La notizia è stata riportata da Sky News, mentre Hrana denuncia l’uso della forza letale contro i manifestanti e il ricorso a minacce di condanne capitali come strumento di deterrenza. Prosegue intanto il blackout di internet imposto dalle autorità di Teheran, che rende difficile verificare in modo indipendente la situazione sul terreno.
Sul piano regionale, cresce la tensione. Israele è in stato di massima allerta per la possibilità di un intervento militare degli Stati Uniti contro l’Iran. Lo scrive Reuters, citando tre fonti israeliane. In questo contesto, da Teheran arriva un avvertimento diretto a Washington: “Se gli Usa ci attaccano colpiremo Israele e le basi americane”.

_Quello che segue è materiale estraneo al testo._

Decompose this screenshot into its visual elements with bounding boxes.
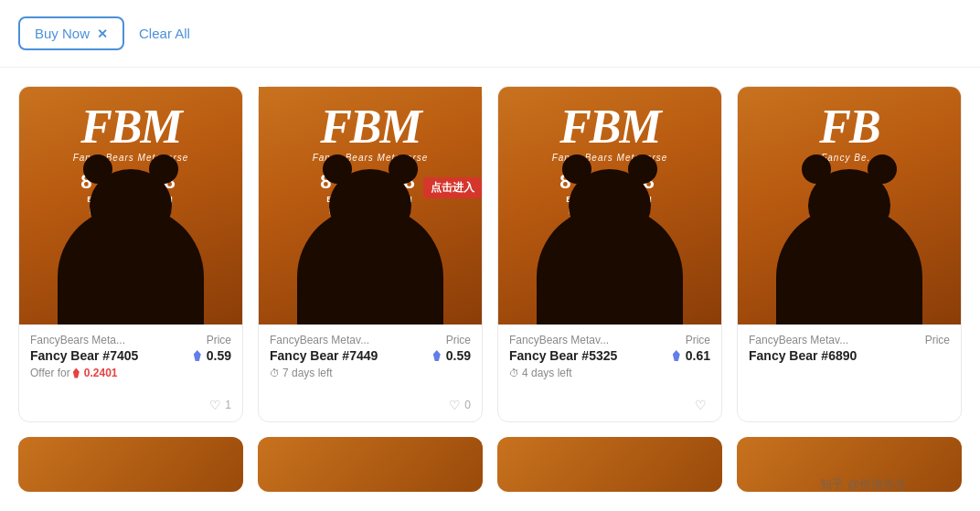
card-info-4: FancyBears Metav... Price Fancy Bear #68… [738, 325, 961, 374]
nft-name-2: Fancy Bear #7449 [270, 348, 378, 363]
collection-name-3: FancyBears Metav... [509, 334, 609, 346]
heart-icon-3: ♡ [695, 398, 707, 412]
card-footer-3: ♡ [498, 394, 721, 421]
fbm-logo-2: FBM [320, 103, 421, 151]
nft-card-3[interactable]: FBM Fancy Bears Metaverse 8 8 8 8 BEARS … [497, 86, 722, 422]
bear-body-4 [776, 206, 922, 325]
top-bar: Buy Now ✕ Clear All [0, 0, 980, 68]
close-icon[interactable]: ✕ [97, 27, 108, 41]
buy-now-filter-tag[interactable]: Buy Now ✕ [18, 16, 124, 50]
card-image-3: FBM Fancy Bears Metaverse 8 8 8 8 BEARS … [498, 87, 721, 325]
fbm-logo-3: FBM [559, 103, 660, 151]
offer-eth-icon-1 [73, 368, 80, 378]
eth-icon-3 [673, 350, 680, 361]
nft-card-2[interactable]: FBM Fancy Bears Metaverse 8 8 8 8 BEARS … [258, 86, 483, 422]
price-value-2: 0.59 [433, 348, 471, 363]
watermark: 知乎 @价值先生 [820, 476, 907, 492]
collection-name-1: FancyBears Meta... [30, 334, 125, 346]
price-label-4: Price [925, 334, 950, 346]
cards-grid: FBM Fancy Bears Metaverse 8 8 8 8 BEARS … [0, 68, 980, 422]
card-image-4: FB Fancy Be... 8 BEARSIN M [738, 87, 961, 325]
eth-icon-1 [194, 350, 201, 361]
bear-body-2 [297, 206, 443, 325]
like-count-1: 1 [225, 399, 231, 411]
watermark-text: 知乎 @价值先生 [820, 476, 907, 492]
annotation-overlay-2: 点击进入 [423, 177, 482, 199]
heart-icon-1: ♡ [209, 398, 221, 412]
like-button-1[interactable]: ♡ 1 [209, 398, 231, 412]
like-count-2: 0 [464, 399, 471, 411]
price-label-2: Price [446, 334, 471, 346]
card-image-2: FBM Fancy Bears Metaverse 8 8 8 8 BEARS … [259, 87, 482, 325]
price-value-3: 0.61 [673, 348, 710, 363]
eth-icon-2 [433, 350, 441, 361]
fbm-logo-1: FBM [80, 103, 181, 151]
offer-price-1: 0.2401 [84, 367, 118, 379]
like-button-3[interactable]: ♡ [695, 398, 710, 412]
clear-all-button[interactable]: Clear All [135, 18, 194, 48]
bear-body-3 [537, 206, 683, 325]
days-left-3: ⏱ 4 days left [509, 367, 572, 379]
clock-icon-2: ⏱ [270, 367, 280, 378]
nft-card-4[interactable]: FB Fancy Be... 8 BEARSIN M FancyBears Me… [737, 86, 962, 422]
price-value-1: 0.59 [194, 348, 231, 363]
nft-card-1[interactable]: FBM Fancy Bears Metaverse 8 8 8 8 BEARS … [18, 86, 243, 422]
card-info-1: FancyBears Meta... Price Fancy Bear #740… [19, 325, 242, 394]
filter-tag-label: Buy Now [35, 26, 90, 41]
fbm-logo-4: FB [819, 103, 879, 151]
collection-name-4: FancyBears Metav... [749, 334, 848, 346]
collection-name-2: FancyBears Metav... [270, 334, 369, 346]
price-label-3: Price [686, 334, 710, 346]
nft-name-3: Fancy Bear #5325 [509, 348, 617, 363]
annotation-text-2: 点击进入 [423, 177, 482, 198]
card-footer-2: ♡ 0 [259, 394, 482, 421]
nft-name-4: Fancy Bear #6890 [749, 348, 857, 363]
bear-body-1 [58, 206, 204, 325]
card-info-3: FancyBears Metav... Price Fancy Bear #53… [498, 325, 721, 394]
price-label-1: Price [207, 334, 231, 346]
like-button-2[interactable]: ♡ 0 [449, 398, 471, 412]
bottom-card-3 [497, 437, 722, 492]
days-left-2: ⏱ 7 days left [270, 367, 333, 379]
heart-icon-2: ♡ [449, 398, 461, 412]
clock-icon-3: ⏱ [509, 367, 519, 378]
card-info-2: FancyBears Metav... Price Fancy Bear #74… [259, 325, 482, 394]
bottom-card-1 [18, 437, 243, 492]
card-footer-1: ♡ 1 [19, 394, 242, 421]
offer-text-1: Offer for 0.2401 [30, 367, 118, 379]
bottom-card-2 [258, 437, 483, 492]
card-image-1: FBM Fancy Bears Metaverse 8 8 8 8 BEARS … [19, 87, 242, 325]
nft-name-1: Fancy Bear #7405 [30, 348, 138, 363]
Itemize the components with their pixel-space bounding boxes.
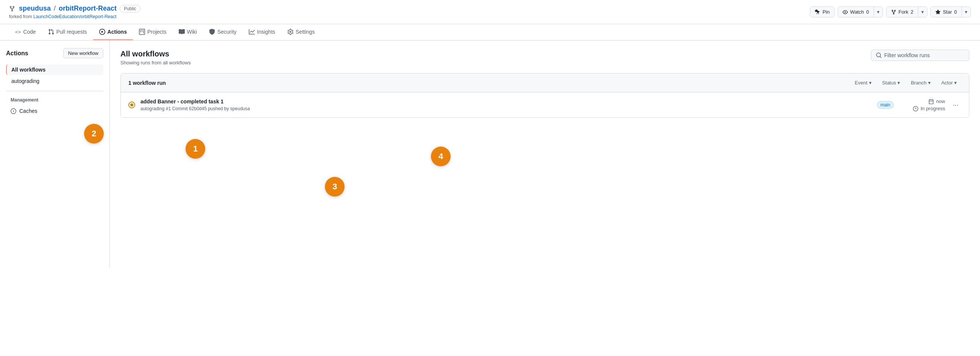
star-button[interactable]: Star 0: [931, 7, 961, 17]
chevron-icon: ▾: [897, 80, 900, 86]
wiki-icon: [179, 29, 185, 35]
nav-tabs: <> Code Pull requests Actions Projects W…: [0, 24, 980, 41]
annotation-1: 1: [186, 139, 205, 159]
fork-button[interactable]: Fork 2: [886, 7, 918, 17]
run-time: now In progress: [900, 99, 945, 111]
run-more-button[interactable]: ···: [950, 100, 961, 111]
main-title: All workflows: [121, 49, 191, 58]
database-icon: [11, 108, 16, 114]
run-status-icon: [128, 102, 135, 108]
top-bar: speudusa / orbitReport-React Public fork…: [0, 0, 980, 24]
sidebar-item-caches[interactable]: Caches: [6, 106, 103, 116]
commit-text: Commit 62b0d45 pushed by speudusa: [172, 106, 250, 111]
watch-button[interactable]: Watch 0: [838, 7, 873, 17]
public-badge: Public: [120, 5, 140, 13]
repo-name[interactable]: orbitReport-React: [59, 5, 117, 13]
fork-group: Fork 2 ▾: [886, 6, 928, 17]
projects-icon: [139, 29, 145, 35]
runs-count: 1 workflow run: [128, 80, 166, 86]
run-time-now: now: [929, 99, 945, 104]
tab-actions[interactable]: Actions: [93, 24, 133, 40]
main-header: All workflows Showing runs from all work…: [121, 49, 969, 65]
repo-title: speudusa / orbitReport-React Public: [9, 5, 140, 13]
watch-dropdown[interactable]: ▾: [873, 7, 883, 17]
workflow-name: autograding: [140, 106, 164, 111]
table-row: added Banner - completed task 1 autograd…: [121, 92, 969, 118]
repo-org[interactable]: speudusa: [19, 5, 51, 13]
security-icon: [209, 29, 215, 35]
run-meta: autograding #1 Commit 62b0d45 pushed by …: [140, 106, 871, 111]
actions-icon: [99, 29, 105, 35]
fork-dropdown[interactable]: ▾: [918, 7, 927, 17]
tab-insights[interactable]: Insights: [243, 24, 282, 40]
chevron-icon: ▾: [869, 80, 872, 86]
star-dropdown[interactable]: ▾: [961, 7, 970, 17]
repo-slash: /: [54, 5, 56, 13]
status-filter-button[interactable]: Status ▾: [878, 78, 905, 87]
management-section-label: Management: [11, 97, 103, 103]
status-dot: [130, 103, 133, 106]
clock-icon: [913, 106, 918, 111]
tab-projects[interactable]: Projects: [133, 24, 173, 40]
filter-input[interactable]: [884, 52, 960, 58]
new-workflow-button[interactable]: New workflow: [63, 48, 103, 58]
repo-info: speudusa / orbitReport-React Public fork…: [9, 5, 140, 19]
chevron-icon: ▾: [954, 80, 957, 86]
tab-pull-requests[interactable]: Pull requests: [42, 24, 93, 40]
tab-wiki[interactable]: Wiki: [173, 24, 203, 40]
tab-settings[interactable]: Settings: [282, 24, 321, 40]
run-status-label: In progress: [921, 106, 945, 111]
pin-button[interactable]: Pin: [810, 7, 834, 17]
filter-input-wrapper: [871, 49, 969, 61]
sidebar: Actions New workflow All workflows autog…: [0, 41, 110, 268]
search-icon: [876, 52, 882, 58]
runs-table: 1 workflow run Event ▾ Status ▾ Branch ▾: [121, 73, 969, 118]
tab-code[interactable]: <> Code: [9, 24, 42, 40]
run-time-label: now: [936, 99, 945, 104]
autograding-label: autograding: [11, 78, 40, 84]
runs-filters: Event ▾ Status ▾ Branch ▾ Actor ▾: [850, 78, 961, 87]
layout: Actions New workflow All workflows autog…: [0, 41, 980, 268]
run-status-row: In progress: [913, 106, 945, 111]
runs-header: 1 workflow run Event ▾ Status ▾ Branch ▾: [121, 73, 969, 92]
status-circle: [128, 102, 135, 108]
event-filter-button[interactable]: Event ▾: [850, 78, 876, 87]
sidebar-header: Actions New workflow: [6, 48, 103, 58]
annotation-3: 3: [325, 177, 345, 197]
fork-source: forked from LaunchCodeEducation/orbitRep…: [9, 14, 140, 19]
actor-filter-button[interactable]: Actor ▾: [937, 78, 961, 87]
run-info: added Banner - completed task 1 autograd…: [140, 99, 871, 111]
all-workflows-label: All workflows: [11, 67, 45, 73]
sidebar-title: Actions: [6, 50, 29, 57]
main-subtitle: Showing runs from all workflows: [121, 60, 191, 65]
code-icon: <>: [15, 29, 21, 35]
annotation-4: 4: [431, 146, 450, 166]
main-title-group: All workflows Showing runs from all work…: [121, 49, 191, 65]
pin-group: Pin: [810, 6, 835, 17]
watch-group: Watch 0 ▾: [838, 6, 883, 17]
settings-icon: [287, 29, 293, 35]
top-actions: Pin Watch 0 ▾ Fork 2 ▾ Star: [810, 6, 971, 17]
pull-requests-icon: [48, 29, 54, 35]
fork-source-link[interactable]: LaunchCodeEducation/orbitReport-React: [33, 14, 116, 19]
main-content: All workflows Showing runs from all work…: [110, 41, 980, 268]
caches-label: Caches: [19, 108, 37, 114]
run-number: #1: [166, 106, 171, 111]
tab-security[interactable]: Security: [203, 24, 243, 40]
insights-icon: [249, 29, 255, 35]
sidebar-divider: [6, 91, 103, 91]
branch-filter-button[interactable]: Branch ▾: [906, 78, 935, 87]
star-group: Star 0 ▾: [931, 6, 971, 17]
run-title[interactable]: added Banner - completed task 1: [140, 99, 871, 105]
chevron-icon: ▾: [928, 80, 931, 86]
calendar-icon: [929, 99, 934, 104]
sidebar-item-autograding[interactable]: autograding: [6, 76, 103, 86]
branch-badge[interactable]: main: [877, 101, 894, 109]
sidebar-item-all-workflows[interactable]: All workflows: [6, 64, 103, 75]
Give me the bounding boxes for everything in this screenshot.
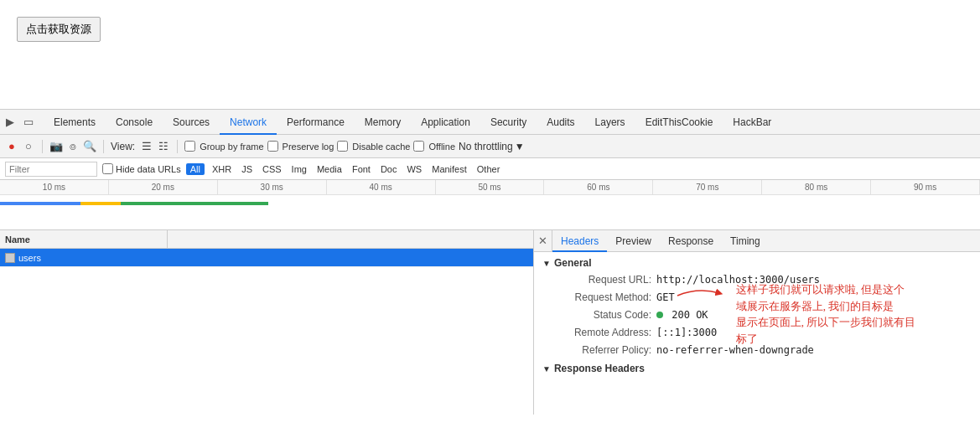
search-icon[interactable]: 🔍	[83, 140, 96, 153]
filter-bar: Hide data URLs All XHR JS CSS Img Media …	[0, 158, 980, 180]
detail-tab-preview[interactable]: Preview	[607, 230, 660, 252]
separator-1	[42, 140, 43, 153]
arrow-svg	[673, 283, 723, 308]
filter-xhr[interactable]: XHR	[210, 164, 234, 174]
separator-2	[103, 140, 104, 153]
tab-sources[interactable]: Sources	[163, 110, 220, 135]
tab-hackbar[interactable]: HackBar	[723, 110, 781, 135]
tab-editthiscookie[interactable]: EditThisCookie	[635, 110, 723, 135]
filter-js[interactable]: JS	[239, 164, 255, 174]
annotation-text: 这样子我们就可以请求啦, 但是这个 域展示在服务器上, 我们的目标是 显示在页面…	[736, 281, 971, 347]
network-toolbar: ● ○ 📷 ⌾ 🔍 View: ☰ ☷ Group by frame Prese…	[0, 135, 980, 158]
tick-40ms: 40 ms	[327, 180, 436, 194]
disable-cache-checkbox[interactable]	[337, 141, 348, 152]
tab-audits[interactable]: Audits	[537, 110, 584, 135]
status-value: 200 OK	[656, 307, 708, 322]
preserve-log-checkbox[interactable]	[267, 141, 278, 152]
devtools-panel: ▶ ▭ Elements Console Sources Network Per…	[0, 109, 980, 415]
devtools-icons: ▶ ▭	[3, 116, 35, 129]
request-icon	[5, 253, 15, 263]
filter-input[interactable]	[5, 162, 97, 177]
detail-tab-timing[interactable]: Timing	[722, 230, 769, 252]
method-value: GET	[656, 290, 675, 305]
status-green-dot	[656, 312, 663, 318]
separator-3	[177, 140, 178, 153]
detail-tab-response[interactable]: Response	[660, 230, 722, 252]
camera-icon[interactable]: 📷	[49, 140, 63, 153]
record-icon[interactable]: ●	[5, 140, 18, 153]
request-list: Name users	[0, 230, 534, 415]
throttle-select[interactable]: No throttling ▼	[459, 141, 525, 152]
filter-doc[interactable]: Doc	[378, 164, 400, 174]
tab-layers[interactable]: Layers	[585, 110, 635, 135]
filter-icon[interactable]: ⌾	[66, 140, 80, 153]
filter-css[interactable]: CSS	[260, 164, 284, 174]
tab-console[interactable]: Console	[106, 110, 163, 135]
general-section-title: General	[542, 257, 972, 269]
group-by-frame-checkbox[interactable]	[184, 141, 195, 152]
filter-font[interactable]: Font	[350, 164, 373, 174]
disable-cache-label[interactable]: Disable cache	[337, 141, 410, 152]
resource-button[interactable]: 点击获取资源	[17, 17, 101, 42]
referrer-key: Referrer Policy:	[542, 343, 651, 358]
view-group-icon[interactable]: ☷	[157, 140, 170, 153]
view-list-icon[interactable]: ☰	[140, 140, 153, 153]
filter-ws[interactable]: WS	[404, 164, 424, 174]
offline-label[interactable]: Offline	[413, 141, 455, 152]
tick-10ms: 10 ms	[0, 180, 109, 194]
url-key: Request URL:	[542, 272, 651, 287]
top-area: 点击获取资源	[0, 0, 980, 109]
offline-checkbox[interactable]	[413, 141, 424, 152]
tab-performance[interactable]: Performance	[277, 110, 355, 135]
tab-elements[interactable]: Elements	[44, 110, 106, 135]
detail-close-button[interactable]: ✕	[534, 230, 552, 252]
remote-key: Remote Address:	[542, 325, 651, 340]
tick-80ms: 80 ms	[762, 180, 871, 194]
timeline-area: 10 ms 20 ms 30 ms 40 ms 50 ms 60 ms 70 m…	[0, 180, 980, 230]
device-icon[interactable]: ▭	[22, 116, 35, 129]
response-headers-title: Response Headers	[542, 363, 972, 374]
filter-manifest[interactable]: Manifest	[429, 164, 469, 174]
tick-70ms: 70 ms	[653, 180, 762, 194]
detail-tab-headers[interactable]: Headers	[552, 230, 607, 252]
hide-data-urls-label[interactable]: Hide data URLs	[102, 163, 181, 174]
tick-20ms: 20 ms	[109, 180, 218, 194]
group-by-frame-label[interactable]: Group by frame	[184, 141, 263, 152]
tick-30ms: 30 ms	[218, 180, 327, 194]
devtools-tab-bar: ▶ ▭ Elements Console Sources Network Per…	[0, 110, 980, 135]
timeline-ruler: 10 ms 20 ms 30 ms 40 ms 50 ms 60 ms 70 m…	[0, 180, 980, 195]
main-split: Name users ✕ Headers Preview Response Ti…	[0, 230, 980, 415]
request-list-header: Name	[0, 230, 533, 249]
tab-security[interactable]: Security	[480, 110, 537, 135]
view-label: View:	[111, 141, 135, 152]
response-headers-section: Response Headers	[542, 363, 972, 374]
detail-tabs: ✕ Headers Preview Response Timing	[534, 230, 980, 252]
method-key: Request Method:	[542, 290, 651, 305]
timeline-bar	[0, 202, 268, 205]
filter-media[interactable]: Media	[314, 164, 345, 174]
tick-60ms: 60 ms	[544, 180, 653, 194]
tab-application[interactable]: Application	[411, 110, 480, 135]
request-name-cell: users	[0, 253, 168, 263]
tick-90ms: 90 ms	[871, 180, 980, 194]
request-row-users[interactable]: users	[0, 249, 533, 267]
tab-network[interactable]: Network	[220, 110, 277, 135]
preserve-log-label[interactable]: Preserve log	[267, 141, 334, 152]
tab-memory[interactable]: Memory	[355, 110, 411, 135]
detail-panel: ✕ Headers Preview Response Timing Genera…	[534, 230, 980, 415]
timeline-bars	[0, 195, 980, 230]
filter-other[interactable]: Other	[474, 164, 503, 174]
status-key: Status Code:	[542, 307, 651, 322]
detail-row-method: Request Method: GET	[542, 290, 972, 305]
name-column-header: Name	[0, 230, 168, 248]
clear-icon[interactable]: ○	[22, 140, 35, 153]
hide-data-urls-checkbox[interactable]	[102, 163, 113, 174]
filter-img[interactable]: Img	[289, 164, 309, 174]
filter-all-button[interactable]: All	[186, 163, 205, 175]
detail-content: General Request URL: http://localhost:30…	[534, 252, 980, 383]
tick-50ms: 50 ms	[436, 180, 545, 194]
remote-value: [::1]:3000	[656, 325, 717, 340]
inspect-icon[interactable]: ▶	[3, 116, 17, 129]
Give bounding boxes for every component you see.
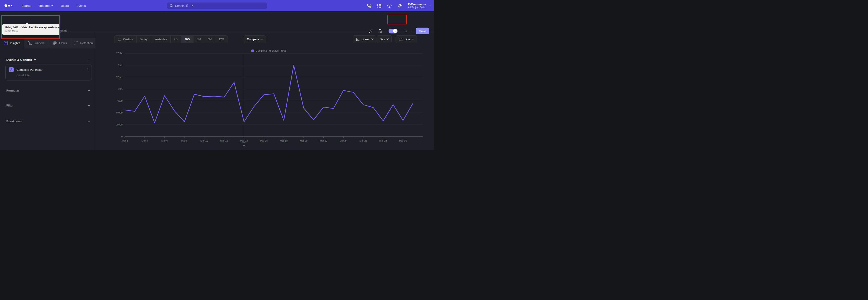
search-placeholder: Search ⌘ + K (175, 4, 193, 7)
tab-flows[interactable]: Flows (48, 38, 72, 49)
more-menu[interactable]: ••• (403, 29, 407, 33)
sampling-toggle[interactable] (389, 29, 398, 33)
save-button[interactable]: Save (416, 28, 429, 34)
filter-section: Filter + (6, 103, 90, 108)
tab-label: Retention (80, 41, 93, 45)
tab-insights[interactable]: Insights (0, 38, 24, 49)
chart-legend[interactable]: Complete Purchase - Total (125, 49, 413, 52)
add-breakdown-button[interactable]: + (88, 119, 90, 123)
range-7d[interactable]: 7D (170, 36, 181, 43)
mixpanel-logo-icon[interactable] (4, 4, 12, 7)
events-cohorts-header: Events & Cohorts + (6, 58, 90, 62)
tab-label: Insights (10, 41, 20, 45)
funnels-icon (28, 41, 32, 45)
y-axis-label: 10K (118, 88, 123, 90)
x-axis-label: Mar 6 (161, 139, 168, 142)
add-filter-button[interactable]: + (88, 103, 90, 108)
range-today[interactable]: Today (136, 36, 151, 43)
range-label: Custom (123, 38, 133, 41)
learn-more-link[interactable]: Learn More (5, 30, 18, 32)
nav-label: Reports (39, 4, 50, 7)
breakdown-section: Breakdown + (6, 119, 90, 123)
x-axis-label: Mar 16 (260, 139, 268, 142)
calendar-icon (118, 37, 121, 41)
kebab-menu-icon[interactable]: ⋮ (86, 68, 89, 71)
flows-icon (53, 41, 57, 45)
nav-item-boards[interactable]: Boards (22, 4, 31, 7)
add-event-button[interactable]: + (88, 58, 90, 62)
chevron-down-icon (261, 38, 263, 40)
chevron-down-icon (386, 38, 389, 40)
nav-item-events[interactable]: Events (76, 4, 86, 7)
help-icon[interactable]: ? (387, 3, 392, 8)
tab-funnels[interactable]: Funnels (24, 38, 48, 49)
range-6m[interactable]: 6M (204, 36, 215, 43)
linear-dropdown[interactable]: Linear (352, 35, 376, 43)
y-axis-label: 17.5K (116, 52, 123, 55)
mixpanel-app: BoardsReportsUsersEvents Search ⌘ + K (0, 0, 434, 150)
report-type-tabs: InsightsFunnelsFlowsRetention (0, 38, 95, 49)
header-actions-divider (412, 29, 412, 33)
x-axis-label: Mar 18 (280, 139, 287, 142)
x-axis-label: Mar 22 (320, 139, 327, 142)
range-12m[interactable]: 12M (215, 36, 227, 43)
formulas-label: Formulas (6, 89, 20, 92)
day-dropdown[interactable]: Day (377, 35, 392, 43)
x-axis-label: Mar 24 (340, 139, 347, 142)
tab-label: Funnels (34, 41, 44, 45)
x-axis-label: Mar 28 (379, 139, 387, 142)
axis-icon (356, 37, 360, 41)
insights-icon (4, 41, 8, 45)
chevron-down-icon (412, 38, 414, 40)
formulas-section: Formulas + (6, 89, 90, 92)
pagination-page[interactable]: 1 (242, 143, 246, 147)
nav-label: Boards (22, 4, 31, 7)
data-management-icon[interactable] (367, 3, 371, 8)
legend-swatch (251, 50, 254, 52)
range-custom[interactable]: Custom (114, 36, 136, 43)
apps-grid-icon[interactable] (377, 4, 381, 8)
x-axis-label: Mar 30 (399, 139, 407, 142)
tab-retention[interactable]: Retention (72, 38, 96, 49)
range-yesterday[interactable]: Yesterday (151, 36, 170, 43)
x-axis-label: Mar 2 (122, 139, 128, 142)
chart-data-line[interactable] (125, 65, 413, 123)
settings-gear-icon[interactable] (398, 3, 402, 8)
x-axis-label: Mar 12 (220, 139, 228, 142)
tooltip-text: Using 10% of data. Results are approxima… (5, 26, 57, 29)
search-input[interactable]: Search ⌘ + K (167, 2, 267, 9)
nav-label: Users (61, 4, 69, 7)
range-30d[interactable]: 30D (181, 36, 193, 43)
range-label: 7D (174, 38, 178, 41)
range-3m[interactable]: 3M (193, 36, 204, 43)
filter-label: Filter (6, 104, 13, 107)
project-scope: All Project Data (408, 6, 426, 9)
nav-item-reports[interactable]: Reports (39, 4, 53, 7)
x-axis-label: Mar 8 (181, 139, 188, 142)
search-icon (170, 4, 173, 7)
tab-label: Flows (59, 41, 67, 45)
event-card[interactable]: A Complete Purchase ⋮ Count Total (5, 64, 92, 81)
sidebar-divider (95, 31, 95, 150)
range-label: 30D (185, 38, 190, 41)
compare-button[interactable]: Compare (244, 35, 266, 43)
range-label: Today (140, 38, 147, 41)
range-label: 12M (219, 38, 224, 41)
duplicate-add-icon[interactable] (378, 29, 383, 33)
range-label: 3M (197, 38, 201, 41)
event-letter-badge: A (9, 67, 14, 72)
events-cohorts-label[interactable]: Events & Cohorts (6, 58, 36, 61)
add-formula-button[interactable]: + (88, 89, 90, 92)
project-selector[interactable]: E-Commerce All Project Data (408, 2, 430, 9)
svg-text:?: ? (389, 4, 390, 7)
nav-item-users[interactable]: Users (61, 4, 69, 7)
line-dropdown[interactable]: Line (396, 35, 417, 43)
event-metric[interactable]: Count Total (17, 74, 92, 77)
chevron-down-icon (34, 59, 36, 61)
range-label: Yesterday (154, 38, 167, 41)
linechart-icon (399, 37, 403, 41)
sampling-tooltip: Using 10% of data. Results are approxima… (2, 24, 60, 35)
share-link-icon[interactable] (368, 29, 373, 33)
x-axis-label: Mar 20 (300, 139, 307, 142)
breakdown-label: Breakdown (6, 120, 22, 123)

Gaza, piani israeliani per una nuova offensiva: attesa la decisione degli Usa
Parallelamente, emergono indiscrezioni su una possibile nuova fase del conflitto a Gaza. Secondo quanto riportato dal Times of Israel, l’esercito israeliano “ha elaborato piani per lanciare nuove massicce operazioni militari intensive a Gaza a marzo”. L’operazione, riferisce una fonte israeliana citata dal quotidiano, sarebbe mirata a Gaza City e avrebbe l’obiettivo di “spingere la linea gialla di demarcazione del cessate il fuoco verso la costa dell’enclave”, ampliando ulteriormente l’area sotto controllo israeliano.
Un diplomatico arabo, citato nello stesso articolo, sottolinea tuttavia che l’offensiva “non potrà partire senza il via libera degli Stati Uniti”. Washington starebbe infatti cercando di consolidare il fragile cessate il fuoco raggiunto a ottobre, puntando a una seconda fase che includa “il disarmo di Hamas”.